Though their line-up grows lean
They’ll still field a team:
Three rookies, one coach, and Trail Cat.
When you marry you think it’s forever,
And it’s fine to be sad when it’s over.
But no matter how mad
You might be at their dad,
You DON’T throw your kids in the river.
Supposedly we’ve turned the corner,
the Recession is finally over,
I’m sure that sounds fine,
to the folks standing in line,
at the soup kitchen waiting for dinner.
The Westside got told what to do:
Boil tapwater a minute or two.
I wonder what’s odder,
boiling our own water,
or that fact that we’re drinking bird poo?
We hope you enjoy New Year’s Eve.
And you spend a day off at your ease.
But please keep in mind,
as you’re watching halftime,
The Oregonians at war overseas.
(Editor’s note: We invite you to add your own in the comments. Or should we say, we dare you….!)


























{ 6 comments }
geoffk had a tantrum and bailed,
but thankfully cool heads prevailed.
Now OurPDX
is hotter than sex!
(Tho’ it sucks you can’t read it in Braille.)
Leaving OurPDX was a fantastic move for me. I’ve enjoyed writing, interviewing and commentating on my own siteOn Portland much more than my short stint here. Also I’m not the only person who departed from this site this year, there have have been a number including Dieselboy whose departure is far more significant that my time here ever was.
Odd that my leaving made such a huge impression on you that you felt compelled to revisit it here, completely out of context.
Geoff –
The tweet that invited limerick submissions, from @BetsyWhim:
“It is with great personal trepidation that we invite you to add your own 2009 limerick in the comments to this post: http://ourpdx.com/Gr”
You left in ‘09, yes? And this is a year-end, looking back sorta thing? I’m not sure how “out of context” that makes my little limerick.

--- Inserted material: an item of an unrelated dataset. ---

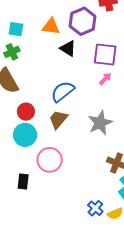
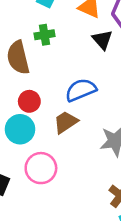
green cross: (12, 52) -> (44, 35), moved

OurPDX cannot toot their own horn (well, they can, but sometimes it’s nice for others to do it for them). And I needed a rhyme with “Braille.” That’s right, I dredged up this particular event for a rhyme/punchline. It did not make a huge impression on me.
I suppose I could’ve done “The Blazers are no longer jailed/they just have some ligament FAIL,” but that doesn’t really give me a hook into the five syllable pair praising Our PDX. There needed to be an event, specific to this here site, that involved them soldiering on despite losing something.

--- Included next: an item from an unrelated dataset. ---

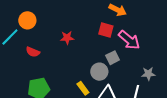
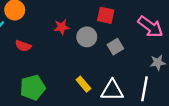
pink arrow: (129, 40) -> (150, 27), moved
gray circle: (99, 72) -> (87, 37), moved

I’m very glad that you are enjoying your work writing and curating over at On Portland. I wish you all the best, have your RSS feed in Google Reader, and follow @onportland on Twitter. I might not be following you personally but I’m butting up against the follower cap and I thought it was better to focus on the account that tells me when there’s new content.

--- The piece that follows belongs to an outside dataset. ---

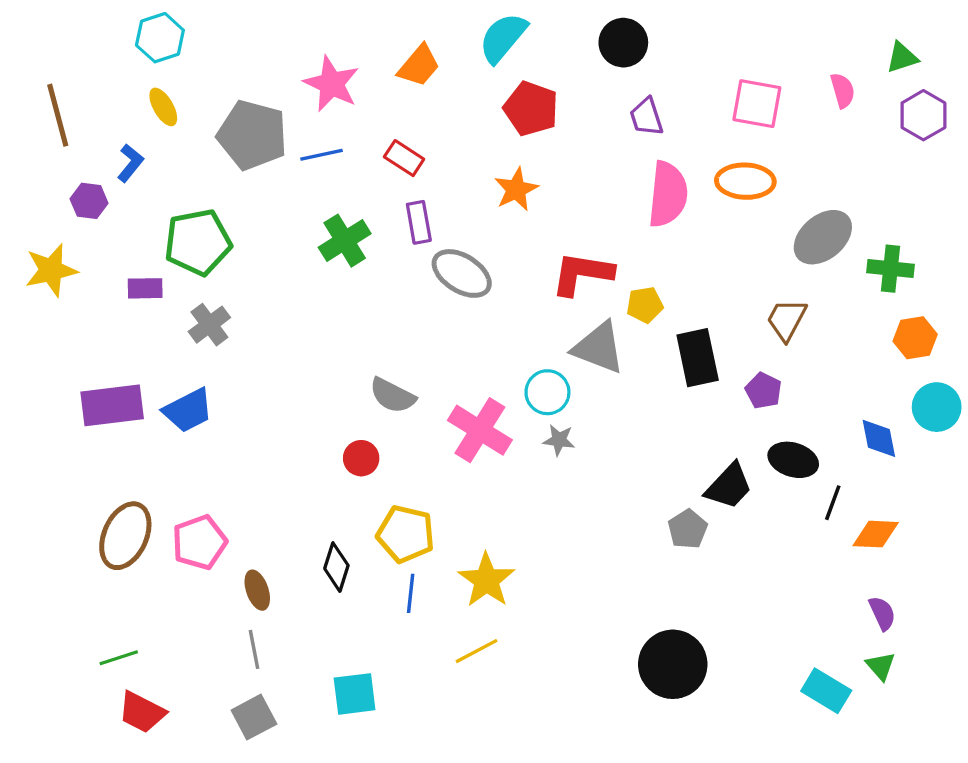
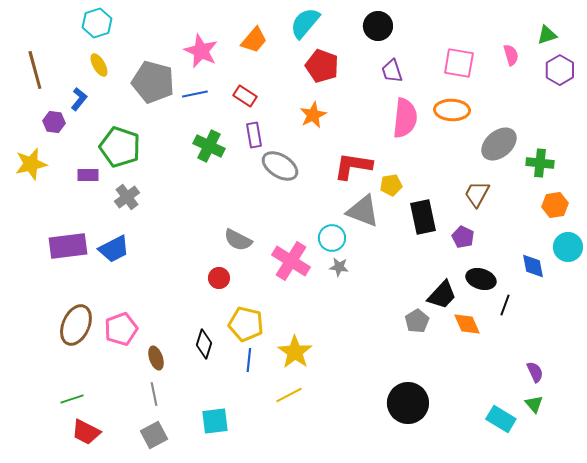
green cross: (345, 241) -> (209, 146), turned -32
green pentagon: (198, 242) -> (120, 147), turned 30
orange diamond: (876, 534) -> (467, 324), moved, turned 64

Deiselboi didn’t delete all his stuff when he left. Also, his twitter handle is three syllables with, as they used to say, the emPHAsis on the wrong sylLABle. Yes, that’s right, I also dredged up the event for the purposes of scansion. Prosody trumps just about everything on the planet when it comes to rhyme-and-meter forms.
I’m sorry it irked you. Limericks are silly. That’s the point. Perhaps not funny ha-ha, but taken in the light of “this is going to attempt to be funny.”
That is dieselboi with an i
There was a debate hall of famer
whose hashtages were #dad #lawyer #gamer.
Though truly a dish,
still Betsy did wish
that his limericks were, how you say, tamer.
If OurPDX is hotter than sex for you, you have been doing it WAY wrong. And to avoid offending, I will leave it there.